Rosetta is a merge-point between uuuu, coin and yuscii. It able to decode UTF-7, ISO-8859 and KOI8 and return Unicode code-point - then, end-user can normalize it to UTF-8 with uutf for example.
The final goal is to provide an universal decoder of any encoding. This project is a part of mrmime, a parser of emails to be able to decode encoded-word (according rfc2047).
If you want to handle a new encoding (like, hmmhmm, APL-ISO-IR-68...), you can
make a new issue - then, the process will be to make a new little library and
integrate it to rosetta
.
rosetta
follows the same design as libraries used underlying. More precisely,
it follows the same API as uutf about encoding.
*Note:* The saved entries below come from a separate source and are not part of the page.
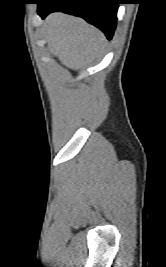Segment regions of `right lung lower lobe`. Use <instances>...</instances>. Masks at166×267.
Masks as SVG:
<instances>
[{
    "mask_svg": "<svg viewBox=\"0 0 166 267\" xmlns=\"http://www.w3.org/2000/svg\"><path fill=\"white\" fill-rule=\"evenodd\" d=\"M119 3V0H40L37 12L43 19L55 11L80 16L111 39L116 28Z\"/></svg>",
    "mask_w": 166,
    "mask_h": 267,
    "instance_id": "obj_1",
    "label": "right lung lower lobe"
}]
</instances>
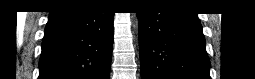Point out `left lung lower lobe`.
<instances>
[{"mask_svg":"<svg viewBox=\"0 0 255 79\" xmlns=\"http://www.w3.org/2000/svg\"><path fill=\"white\" fill-rule=\"evenodd\" d=\"M139 13L142 79H210V62L195 13L172 6Z\"/></svg>","mask_w":255,"mask_h":79,"instance_id":"obj_1","label":"left lung lower lobe"}]
</instances>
This is a little example
to transform a latin1 flow to UTF-8:
let trans ic oc =
let decoder = Rosetta.decoder (Rosetta.encoding_of_string "latin1") (`Channel ic) in
let encoder = Uutf.encoder `UTF_8 (`Channel oc) in
let rec go () = match Rosetta.decode decoder with
| `Await -> assert false (* XXX(dinosaure): impossible when you use `String of `Channel as source. *)
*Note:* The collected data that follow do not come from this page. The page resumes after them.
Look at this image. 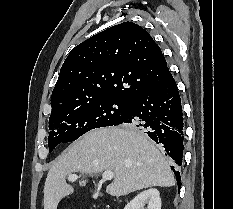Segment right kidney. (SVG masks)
I'll use <instances>...</instances> for the list:
<instances>
[{
	"label": "right kidney",
	"mask_w": 233,
	"mask_h": 209,
	"mask_svg": "<svg viewBox=\"0 0 233 209\" xmlns=\"http://www.w3.org/2000/svg\"><path fill=\"white\" fill-rule=\"evenodd\" d=\"M145 204H148L147 209H161V199L157 189L151 188L141 192L124 209H144Z\"/></svg>",
	"instance_id": "right-kidney-1"
}]
</instances>
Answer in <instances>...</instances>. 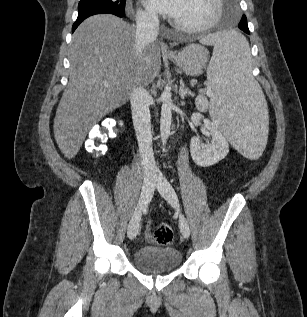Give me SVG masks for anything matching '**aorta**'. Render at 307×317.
<instances>
[{"label": "aorta", "instance_id": "aorta-1", "mask_svg": "<svg viewBox=\"0 0 307 317\" xmlns=\"http://www.w3.org/2000/svg\"><path fill=\"white\" fill-rule=\"evenodd\" d=\"M161 117H160V137L163 146L166 144V141L170 134L171 121H172V96L171 92L168 89H165L161 94Z\"/></svg>", "mask_w": 307, "mask_h": 317}]
</instances>
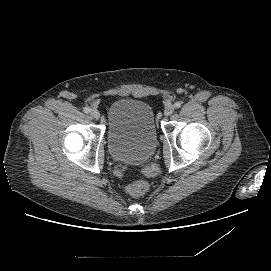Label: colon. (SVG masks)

| `Uchar _ as uchar -> ignore @@ Uutf.encode encoder uchar ; go ()
| `End -> ignore @@ Uutf.encoder `End
| `Malformed err -> failwith err in
go ()
let () = trans stdin stdout
rosetta
follows aliases availables into IANA character sets database:
https://www.iana.org/assignments/character-sets.xhtml
Others aliases will raise an exception. This function is case-insensitive.
rosetta
relies on underlying libraries such as uuuu
or coin
. They
integrate translation tables provided by Unicode consortium. They should not be
updated - so we statically save them into an int array
.
rosetta
supports only decoding to Unicode code-point. A support of encoding is
not on our plan where people should only use Unicode now. Deal with many
encodings is a pain and we should only produce something according to Unicode
than old encoding like latin1.